### Exercise data

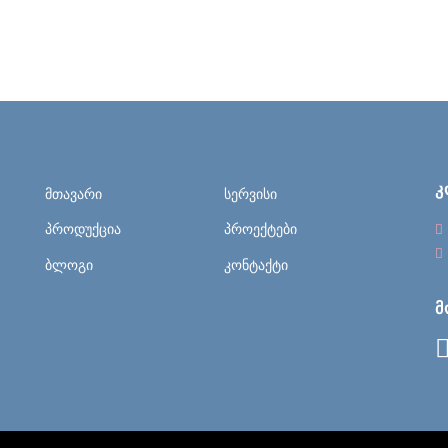
Კ
მთავარი
სერვისი
პროდუქცია
პროექტები
ბლოგი
კონტაქტი
Მ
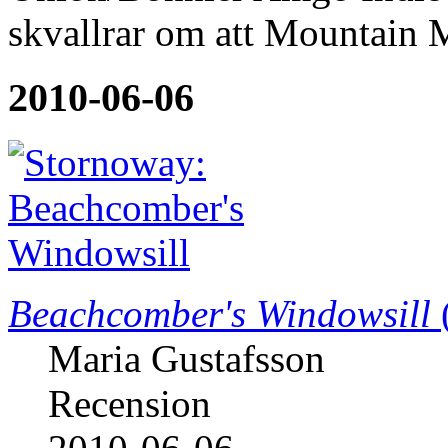
skvallrar om att Mountain 
2010-06-06
Beachcomber's Windowsill
Maria Gustafsson
Recension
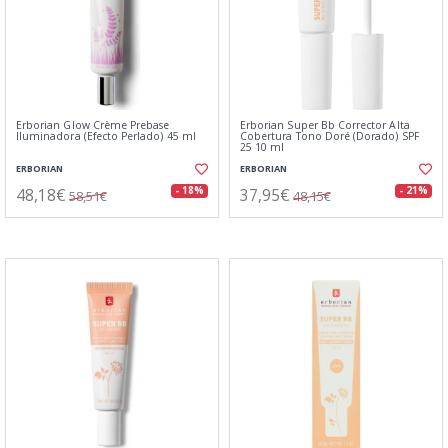
Erborian Glow Crème Prebase
Erborian Super Bb Corrector Alta
Iluminadora (Efecto Perlado) 45 ml
Cobertura Tono Doré (Dorado) SPF
25 10 ml
ERBORIAN
ERBORIAN
48,18€
37,95€
- 18%
- 21%
58,51€
48,15€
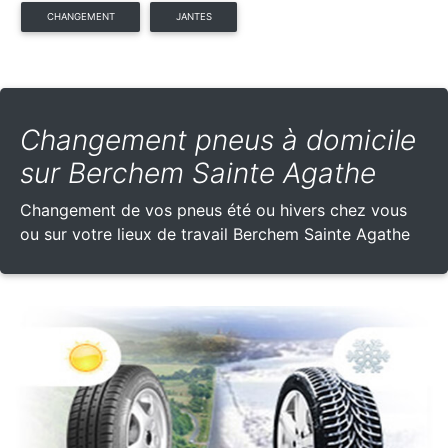
CHANGEMENT
JANTES
Changement pneus à domicile
sur Berchem Sainte Agathe
Changement de vos pneus été ou hivers chez vous
ou sur votre lieux de travail Berchem Sainte Agathe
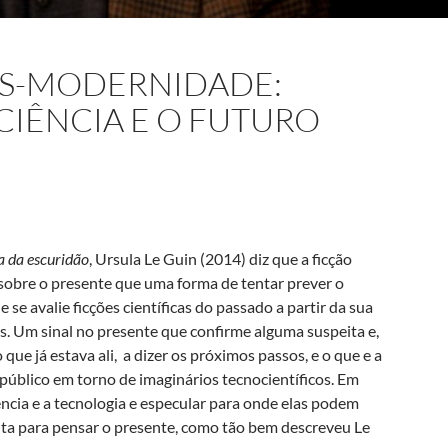
ÓS-MODERNIDADE:
 CIÊNCIA E O FUTURO
 da escuridão
, Ursula Le Guin (2014) diz que a ficção
 sobre o presente que uma forma de tentar prever o
se avalie ficções científicas do passado a partir da sua
. Um sinal no presente que confirme alguma suspeita e,
e já estava ali, a dizer os próximos passos, e o que e a
e público em torno de imaginários tecnocientíficos. Em
ência e a tecnologia e especular para onde elas podem
nta para pensar o presente, como tão bem descreveu Le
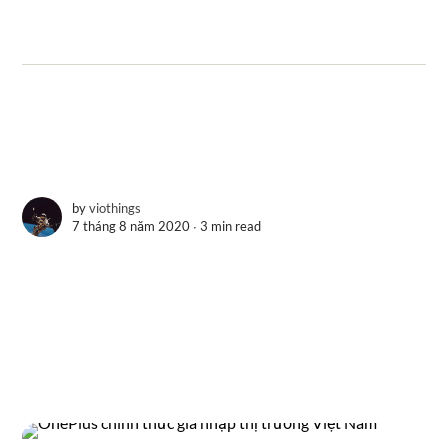
by
viothings
7 tháng 8 năm 2020 ∙
3 min read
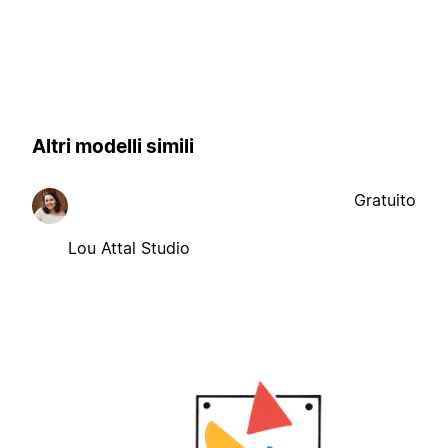
Altri modelli simili
Gratuito
Lou Attal Studio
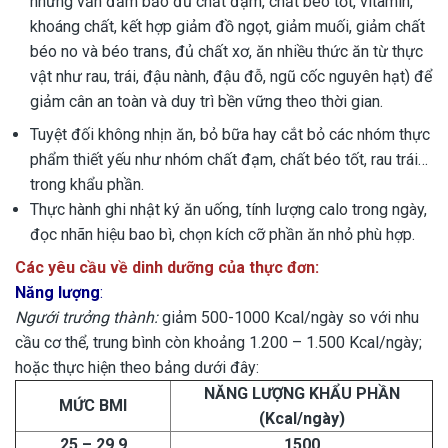
nhưng vẫn đảm bảo đủ chất đạm, chất béo tốt, vitamin,
khoáng chất, kết hợp giảm đồ ngọt, giảm muối, giảm chất
béo no và béo trans, đủ chất xơ, ăn nhiều thức ăn từ thực
vật như rau, trái, đậu nành, đậu đỗ, ngũ cốc nguyên hạt) để
giảm cân an toàn và duy trì bền vững theo thời gian.
Tuyệt đối không nhịn ăn, bỏ bữa hay cắt bỏ các nhóm thực
phẩm thiết yếu như nhóm chất đạm, chất béo tốt, rau trái…
trong khẩu phần.
Thực hành ghi nhật ký ăn uống, tính lượng calo trong ngày,
đọc nhãn hiệu bao bì, chọn kích cỡ phần ăn nhỏ phù hợp.
Các
y
êu cầu về
dinh dưỡng
của thực đơn:
Năng lượng
:
Ngưới trưởng thành:
giảm 500-1000 Kcal/ngày so với nhu
cầu cơ thể, trung bình còn khoảng 1.200 – 1.500 Kcal/ngày;
hoặc thực hiện theo bảng dưới đây:
NĂNG LƯỢNG KHẨU PHẦN
MỨC BMI
(Kcal/ngày)
25 – 29,9
1500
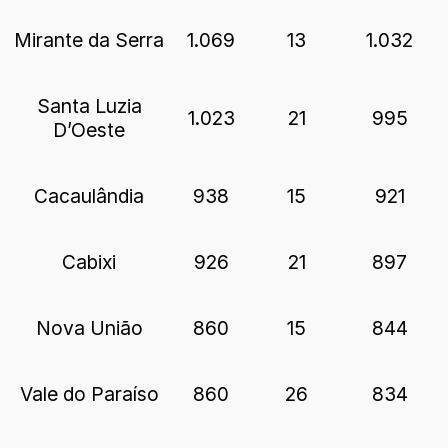
Mirante da Serra
1.069
13
1.032
Santa Luzia
1.023
21
995
D’Oeste
Cacaulândia
938
15
921
Cabixi
926
21
897
Nova União
860
15
844
Vale do Paraíso
860
26
834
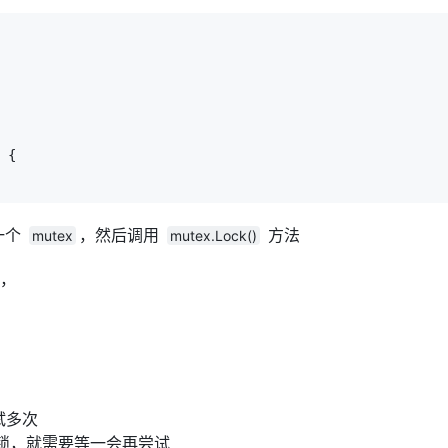
 {

一个
，然后调用
方法
mutex
mutex.Lock()
，
试多次
到锁，就需要等一会再尝试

######

What you need to do – Copy the lines of the entries above that mention "ngày".

Solution to this task –
Thực hành ghi nhật ký ăn uống, tính lượng calo trong ngày,
giảm 500-1000 Kcal/ngày so với nhu
cầu cơ thể, trung bình còn khoảng 1.200 – 1.500 Kcal/ngày;
(Kcal/ngày)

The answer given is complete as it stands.